Print all the entries verbatim.

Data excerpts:
************

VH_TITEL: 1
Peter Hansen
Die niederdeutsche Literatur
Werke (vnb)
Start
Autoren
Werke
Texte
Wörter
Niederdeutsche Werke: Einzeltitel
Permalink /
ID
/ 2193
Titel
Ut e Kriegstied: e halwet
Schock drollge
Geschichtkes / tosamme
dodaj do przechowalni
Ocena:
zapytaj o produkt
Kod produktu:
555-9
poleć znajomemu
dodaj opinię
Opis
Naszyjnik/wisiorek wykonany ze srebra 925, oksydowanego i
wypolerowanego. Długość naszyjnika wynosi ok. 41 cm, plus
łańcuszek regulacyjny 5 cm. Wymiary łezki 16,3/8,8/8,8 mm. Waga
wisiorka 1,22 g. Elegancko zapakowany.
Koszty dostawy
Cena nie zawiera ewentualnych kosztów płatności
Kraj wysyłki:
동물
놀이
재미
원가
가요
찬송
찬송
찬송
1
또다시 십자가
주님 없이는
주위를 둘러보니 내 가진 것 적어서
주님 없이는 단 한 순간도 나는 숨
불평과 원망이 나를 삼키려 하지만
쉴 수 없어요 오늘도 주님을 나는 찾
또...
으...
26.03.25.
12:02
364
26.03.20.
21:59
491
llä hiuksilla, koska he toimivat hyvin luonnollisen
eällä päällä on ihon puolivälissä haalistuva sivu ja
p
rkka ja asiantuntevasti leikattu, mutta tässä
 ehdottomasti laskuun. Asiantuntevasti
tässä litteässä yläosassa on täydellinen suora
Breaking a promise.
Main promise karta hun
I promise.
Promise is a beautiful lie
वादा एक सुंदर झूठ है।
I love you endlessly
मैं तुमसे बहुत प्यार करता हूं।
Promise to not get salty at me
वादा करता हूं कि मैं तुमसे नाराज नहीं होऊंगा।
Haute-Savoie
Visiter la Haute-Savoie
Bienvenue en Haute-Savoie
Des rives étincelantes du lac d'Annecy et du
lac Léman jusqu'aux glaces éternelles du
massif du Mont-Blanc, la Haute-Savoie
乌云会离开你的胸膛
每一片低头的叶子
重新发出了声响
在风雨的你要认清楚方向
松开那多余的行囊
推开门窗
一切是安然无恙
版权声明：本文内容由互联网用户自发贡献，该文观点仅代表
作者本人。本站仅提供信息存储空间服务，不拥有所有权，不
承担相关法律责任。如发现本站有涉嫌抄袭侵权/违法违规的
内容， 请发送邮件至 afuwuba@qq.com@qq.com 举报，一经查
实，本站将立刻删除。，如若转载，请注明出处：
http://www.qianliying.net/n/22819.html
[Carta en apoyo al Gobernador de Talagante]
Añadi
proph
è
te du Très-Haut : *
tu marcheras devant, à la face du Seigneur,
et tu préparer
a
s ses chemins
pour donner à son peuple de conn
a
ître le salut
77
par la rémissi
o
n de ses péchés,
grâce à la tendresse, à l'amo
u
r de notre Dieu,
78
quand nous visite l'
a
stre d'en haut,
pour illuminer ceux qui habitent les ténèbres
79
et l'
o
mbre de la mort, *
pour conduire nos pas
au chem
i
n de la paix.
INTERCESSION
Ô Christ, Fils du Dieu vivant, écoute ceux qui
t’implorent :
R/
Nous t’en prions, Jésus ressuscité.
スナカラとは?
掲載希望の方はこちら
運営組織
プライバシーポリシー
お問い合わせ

************

◆ **Answer below**:
VH_TITEL: 1
Peter Hansen
Die niederdeutsche Literatur
Werke (vnb)
Start
Autoren
Werke
Texte
Wörter
Niederdeutsche Werke: Einzeltitel
Permalink /
ID
/ 2193
Titel
Ut e Kriegstied: e halwet
Schock drollge
Geschichtkes / tosamme
dodaj do przechowalni
Ocena:
zapytaj o produkt
Kod produktu:
555-9
poleć znajomemu
dodaj opinię
Opis
Naszyjnik/wisiorek wykonany ze srebra 925, oksydowanego i
wypolerowanego. Długość naszyjnika wynosi ok. 41 cm, plus
łańcuszek regulacyjny 5 cm. Wymiary łezki 16,3/8,8/8,8 mm. Waga
wisiorka 1,22 g. Elegancko zapakowany.
Koszty dostawy
Cena nie zawiera ewentualnych kosztów płatności
Kraj wysyłki:
동물
놀이
재미
원가
가요
찬송
찬송
찬송
1
또다시 십자가
주님 없이는
주위를 둘러보니 내 가진 것 적어서
주님 없이는 단 한 순간도 나는 숨
불평과 원망이 나를 삼키려 하지만
쉴 수 없어요 오늘도 주님을 나는 찾
또...
으...
26.03.25.
12:02
364
26.03.20.
21:59
491
llä hiuksilla, koska he toimivat hyvin luonnollisen
eällä päällä on ihon puolivälissä haalistuva sivu ja
p
rkka ja asiantuntevasti leikattu, mutta tässä
 ehdottomasti laskuun. Asiantuntevasti
tässä litteässä yläosassa on täydellinen suora
Breaking a promise.
Main promise karta hun
I promise.
Promise is a beautiful lie
वादा एक सुंदर झूठ है।
I love you endlessly
मैं तुमसे बहुत प्यार करता हूं।
Promise to not get salty at me
वादा करता हूं कि मैं तुमसे नाराज नहीं होऊंगा।
Haute-Savoie
Visiter la Haute-Savoie
Bienvenue en Haute-Savoie
Des rives étincelantes du lac d'Annecy et du
lac Léman jusqu'aux glaces éternelles du
massif du Mont-Blanc, la Haute-Savoie
乌云会离开你的胸膛
每一片低头的叶子
重新发出了声响
在风雨的你要认清楚方向
松开那多余的行囊
推开门窗
一切是安然无恙
版权声明：本文内容由互联网用户自发贡献，该文观点仅代表
作者本人。本站仅提供信息存储空间服务，不拥有所有权，不
承担相关法律责任。如发现本站有涉嫌抄袭侵权/违法违规的
内容， 请发送邮件至 afuwuba@qq.com@qq.com 举报，一经查
实，本站将立刻删除。，如若转载，请注明出处：
http://www.qianliying.net/n/22819.html
[Carta en apoyo al Gobernador de Talagante]
Añadi
proph
è
te du Très-Haut : *
tu marcheras devant, à la face du Seigneur,
et tu préparer
a
s ses chemins
pour donner à son peuple de conn
a
ître le salut
77
par la rémissi
o
n de ses péchés,
grâce à la tendresse, à l'amo
u
r de notre Dieu,
78
quand nous visite l'
a
stre d'en haut,
pour illuminer ceux qui habitent les ténèbres
79
et l'
o
mbre de la mort, *
pour conduire nos pas
au chem
i
n de la paix.
INTERCESSION
Ô Christ, Fils du Dieu vivant, écoute ceux qui
t’implorent :
R/
Nous t’en prions, Jésus ressuscité.
スナカラとは?
掲載希望の方はこちら
運営組織
プライバシーポリシー
お問い合わせ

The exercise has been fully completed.